DIRECTIONS FOR THIS TASK: Copy each line from the listing below where the word "agree" shows up.

DATA EXTRACT:
>>>>
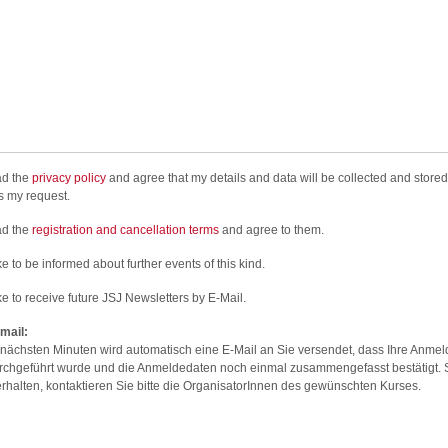
ad the
privacy policy
and agree that my details and data will be collected and stored
s my request.
ad the
registration and cancellation terms
and agree to them.
ke to be informed about further events of this kind.
ike to receive future JSJ Newsletters by E-Mail.
mail:
 nächsten Minuten wird automatisch eine E-Mail an Sie versendet, dass Ihre Anme
urchgeführt wurde und die Anmeldedaten noch einmal zusammengefasst bestätigt. S
erhalten, kontaktieren Sie bitte die OrganisatorInnen des gewünschten Kurses.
<<<<
FINAL ANSWER:
and agree that my details and data will be collected and stored
and agree to them.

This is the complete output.